Independence and The Futility of Cardinality Estimation
The official NULL BITMAP position is that query planners exist to approximate domain knowledge. That is, they're tools to replicate the knowledge of an expert in the domain of whatever your database happens to be storing data about.
It's easy to take this to mean that this is a tool of making smart decisions, but very often this is really mostly a safety valve so that the decisions we make are not stupid.
If I'm doing a two-way join between a table that has ten million rows and a table that has ten, it would be very bad if I picked arbitrarily which one to use as the build side of my hash table, and wound up using the one with ten million. Query planners are very very good at making sure we don't pick incorrectly in simple situations like this.
Of course, we also have more taxing asks of query planners: if I compose several views to come up with an analytical query that joins sixty tables, I expect it to make okay decisions there too. This is a much harder problem though. Primarily because as we join each of those tables, our guesses as to how big they are tend to get more and more inaccurate, and as they do so, our decisions get worse and worse, and nobody does a particularly good job of mitigating this. See How Good Are Query Optimizers, Really?. This paper is also notable for introducing the Join Order Benchmark (JOB).
The classic takeaway from the above paper is that query optimizers chronically underestimate the size of joins:
Which might be surprising, intuitively. I think I'd expect an error distribution centered on the true value, or something.
A way to think about why this might be true is that one of the standard tools (a standard tool not because it's effective, but because it's one of the only ones we have) for estimating the size of joins is the Attribute Value Independence assumption, or just AVI. My newsletter software doesn't allow me to embed math notation. Which is probably saving me from myself. But it will make describing this somewhat awkward so bear with me.

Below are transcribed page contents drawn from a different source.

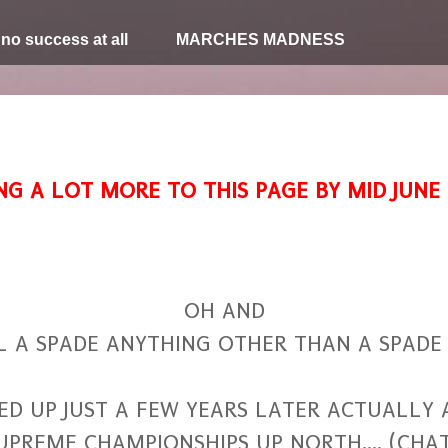
 no success at all
MARCHES MADNESS
NG A LOT MORE TO THIS PAGE BY MID JUNE
OH AND
L A SPADE ANYTHING OTHER THAN A SPADE 
 UP JUST A FEW YEARS LATER ACTUALLY A
UPREME CHAMPIONSHIPS UP NORTH.... (CH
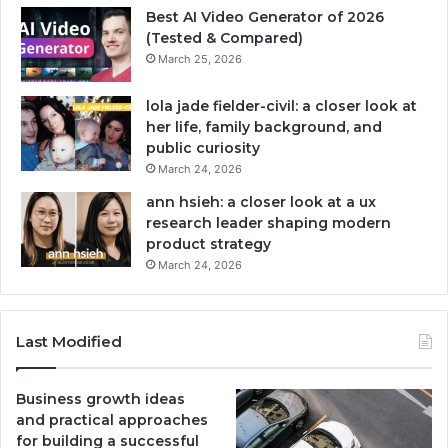
Best AI Video Generator of 2026
(Tested & Compared)
March 25, 2026
lola jade fielder-civil: a closer look at
her life, family background, and
public curiosity
March 24, 2026
ann hsieh: a closer look at a ux
research leader shaping modern
product strategy
March 24, 2026
Last Modified
Business growth ideas
and practical approaches
for building a successful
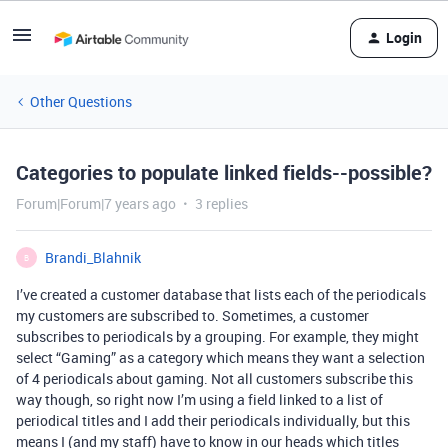
Login
Other Questions
Categories to populate linked fields--possible?
Forum|Forum|7 years ago
3 replies
Brandi_Blahnik
B
I’ve created a customer database that lists each of the periodicals
my customers are subscribed to. Sometimes, a customer
subscribes to periodicals by a grouping. For example, they might
select “Gaming” as a category which means they want a selection
of 4 periodicals about gaming. Not all customers subscribe this
way though, so right now I’m using a field linked to a list of
periodical titles and I add their periodicals individually, but this
means I (and my staff) have to know in our heads which titles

The selectivity of a predicate p
over a relation R
is defined as the number of rows in R
that satisfy p
divided by the total number of rows in R
:
def sel(p, R):
return R.filter(p).count() / R.count()
The thing we tend to want to know is R.filter(p).count()
, and so we generally start from trying to estimate the value of sel(p)
(from which we can compute the size of the filtered relation as R.count() * sel(p)
).
AVI states that if I have two predicates, p1
and p2
, over some relation R
, then sel(p1 AND p2) = sel(p1) * sel(p2)
. This is really just the notion of independence from probability and statistics applied to predicates and relations.
It should be noted that this is very obviously untrue for a lot of things, like where p1 = p2
, or p1 = NOT(p2)
, or something. But the point of it is to give us some kind of concrete rule to use to infer things about conjunctions of predicates.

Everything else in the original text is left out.